In this article, as an addition to our ultimate SEO guide, we will tackle one of the most vital components of your on-page search engine optimisation run – the robots.txt.
What is a robots.txt File?
A guide. The simplest definition we can give you is what a robots.txt file is—a map that helps search engine crawlers know which part of your web pages they must go to and must not go to.
It is also a part of the robots exclusion protocol (REP). They are a group of web standards implementing regulations on how robots should crawl the web, index content and display the most relevant pages to the users.
Running a website is almost similar to managing an art museum. To make sure your visitors witness the latest exhibits you run, you hire a tour guide. This allows them to know what’s the most important thing in the trip and prevents them from accessing off-limit areas.
You can also imagine that a robots.txt file is like a cardboard sign hung on the walls of a bar or a gym. The sign may have little to no power in enforcing the rules, but well-intentioned people will follow them nonetheless. Meanwhile, the bad ones will break them and end up getting kicked out.
As part of the Technical SEO, the robots.txt file is integral to your crawl budget optimisation campaign.
What is a crawl budget, you ask?
It is the number of pages Googlebot crawls and indexes on a website within a specific timeframe. The reason why search engines assign it to every site is that they need to divide their attention to millions of websites across the web, and their resources are limited.
There are two factors in how search engines determine crawl budget:
- Crawl demand refers to the popularity of your pages and how often they are updated.
- Crawl rate limit is the overall speed rate of your pages, crawl limit and crawl errors recorded in your Google Search Console.
When it comes to SEO, this is considered to be vital because if a search engine doesn’t index a page, it’s not going to rank. However, only selected websites should pay attention to the crawl budget. Here are a few cases:
- You manage an e-commerce website that has more than 10,000 pages.
- There are several redirect chains that consume your crawl budget.
- You want to add a new section that contains plenty of pages.
How Does robots.txt Work?
Like any other file on your website, a web server hosts a robots.txt file. For clarification, the robots.txt file is a file extension and is not an HTML markup code, meaning you may view it by typing the full URL for the homepage and then adding /robots.txt.
It is the first file that web crawlers will look at before crawling the rest of the site. Though the robots.txt file hand in the instructions for search engine crawlers, it can’t enforce the instructions.

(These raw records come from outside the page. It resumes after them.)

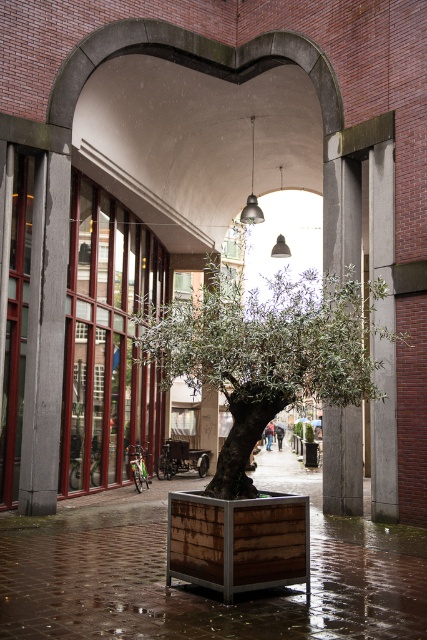 Question: Can you confirm if green leafy tree at center is bigger than wooden planter at center?

Choices:
 (A) no
 (B) yes

Answer: (B)

Question: Does green leafy tree at center come behind wooden planter at center?

Choices:
 (A) yes
 (B) no

Answer: (B)

Question: Which object is farther from the camera taking this photo?

Choices:
 (A) wooden planter at center
 (B) green leafy tree at center

Answer: (A)

Question: Which of the following is the closest to the observer?

Choices:
 (A) green leafy tree at center
 (B) wooden planter at center

Answer: (A)

Question: Is green leafy tree at center positioned at the back of wooden planter at center?

Choices:
 (A) no
 (B) yes

Answer: (A)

For example, some good bots will try to check the robots.txt file first and the other pages of the websites before following the instructions. While there are those spiders who will either ignore or look for forbidden pages to crawl your websites.

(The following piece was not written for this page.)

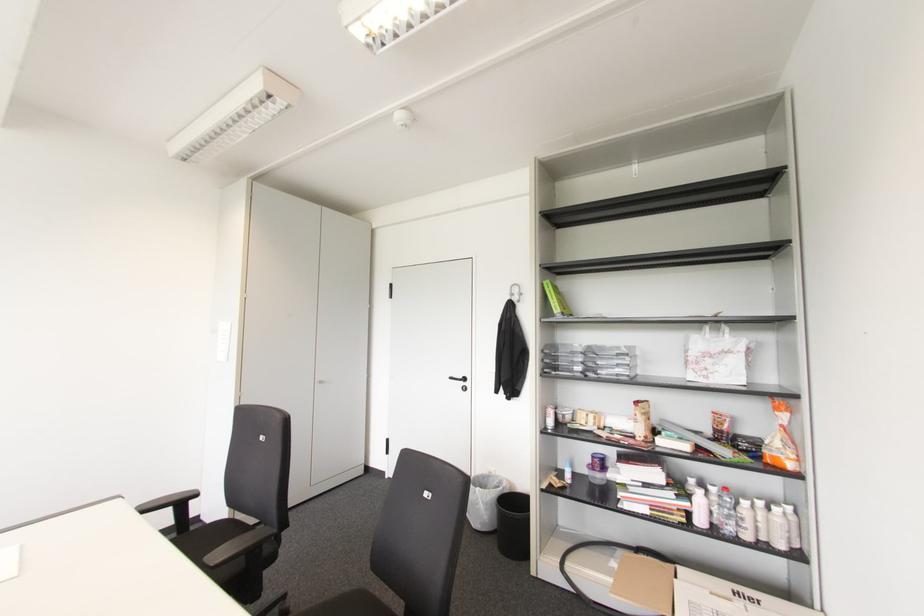 Locate an element on the screen. The image size is (924, 616). white paper bag is located at coordinates (716, 357).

Remember that a search engine crawler will follow the designated rules set of your robots.txt file, and if there are contradictory commands in your file, the bot will depend on a more granular command.

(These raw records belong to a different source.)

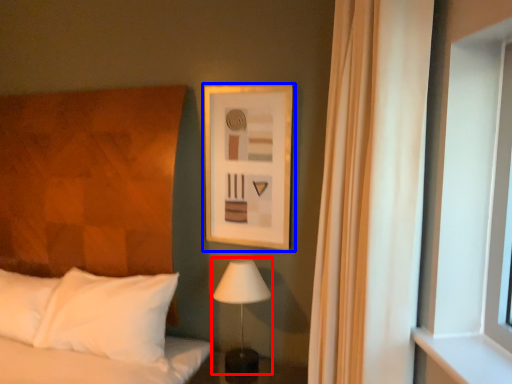 Question: Which point is further to the camera, table lamp (highlighted by a red box) or picture frame (highlighted by a blue box)?

Choices:
 (A) table lamp
 (B) picture frame

Answer: (B) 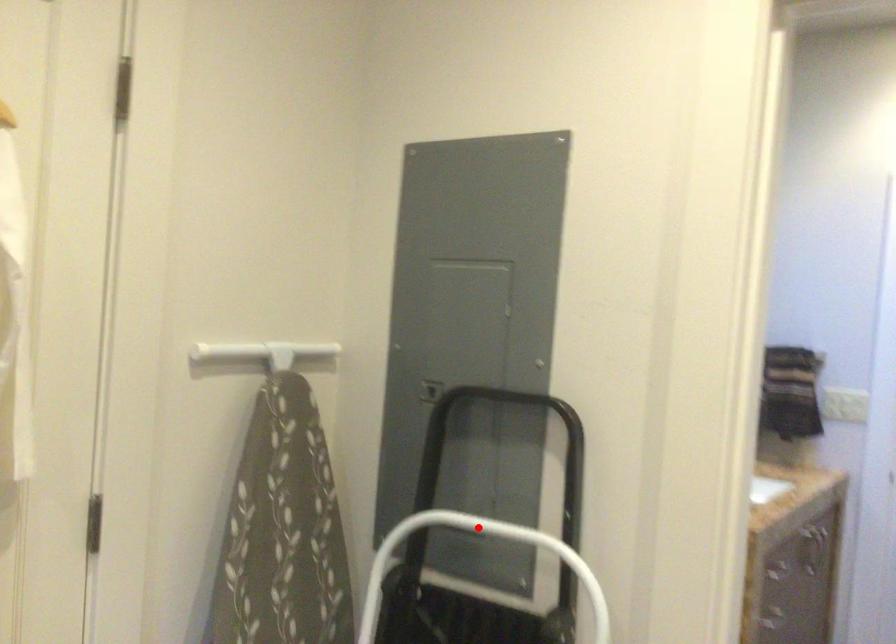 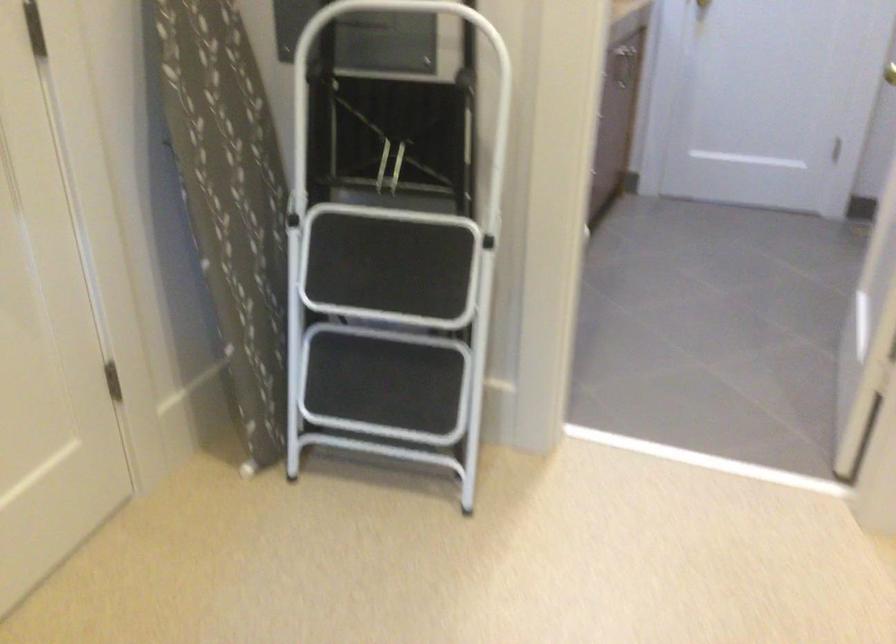 Question: I am providing you with two images of the same scene from different viewpoints. Image1 has a red point marked. In image2, the corresponding 3D location appears at what relative position? Reply with the corresponding letter.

The Function of Robots Txt
For us to have a better understanding of how robots.txt works, it matters that we see it based on its functions – as a guide and a crawl budget optimiser.
Directions for Crawler
For search engines to get to know your site’s content and offer it to the masses, it entails a clear and straightforward robots.txt file.
This file directs the bots on where and how to crawl your website. Exploring your content can take much of these crawlers’ time, especially if you run a large website.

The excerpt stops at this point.